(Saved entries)
________________________________________

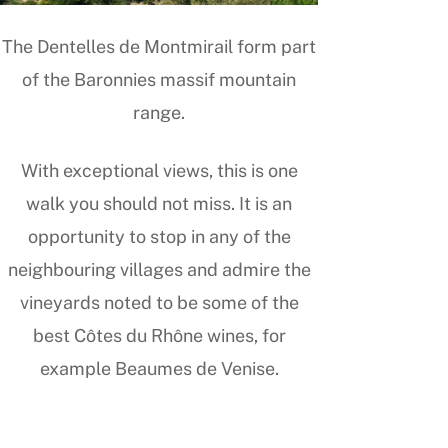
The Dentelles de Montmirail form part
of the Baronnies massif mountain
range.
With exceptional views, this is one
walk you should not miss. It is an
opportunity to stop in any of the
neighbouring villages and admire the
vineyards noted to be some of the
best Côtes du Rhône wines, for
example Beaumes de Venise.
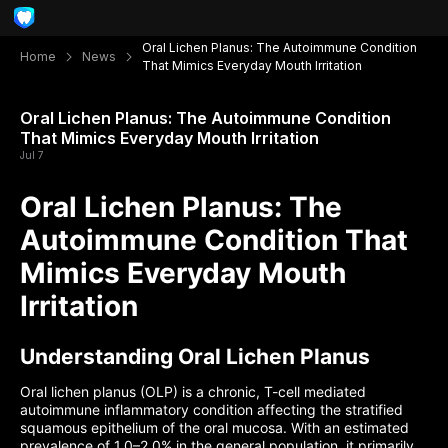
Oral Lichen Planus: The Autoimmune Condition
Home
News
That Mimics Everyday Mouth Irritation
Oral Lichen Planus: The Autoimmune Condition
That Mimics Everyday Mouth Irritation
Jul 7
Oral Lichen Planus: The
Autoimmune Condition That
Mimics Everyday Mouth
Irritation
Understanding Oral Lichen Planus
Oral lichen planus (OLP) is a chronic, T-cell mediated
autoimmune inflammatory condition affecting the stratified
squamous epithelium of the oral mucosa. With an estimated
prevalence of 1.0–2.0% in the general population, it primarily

________________________________________

Excluding the pictures, transcribe each entry above word for word.

--- WRITTEN ANSWER ---
The Dentelles de Montmirail form part
of the Baronnies massif mountain
range.
With exceptional views, this is one
walk you should not miss. It is an
opportunity to stop in any of the
neighbouring villages and admire the
vineyards noted to be some of the
best Côtes du Rhône wines, for
example Beaumes de Venise.
Oral Lichen Planus: The Autoimmune Condition
Home
News
That Mimics Everyday Mouth Irritation
Oral Lichen Planus: The Autoimmune Condition
That Mimics Everyday Mouth Irritation
Jul 7
Oral Lichen Planus: The
Autoimmune Condition That
Mimics Everyday Mouth
Irritation
Understanding Oral Lichen Planus
Oral lichen planus (OLP) is a chronic, T-cell mediated
autoimmune inflammatory condition affecting the stratified
squamous epithelium of the oral mucosa. With an estimated
prevalence of 1.0–2.0% in the general population, it primarily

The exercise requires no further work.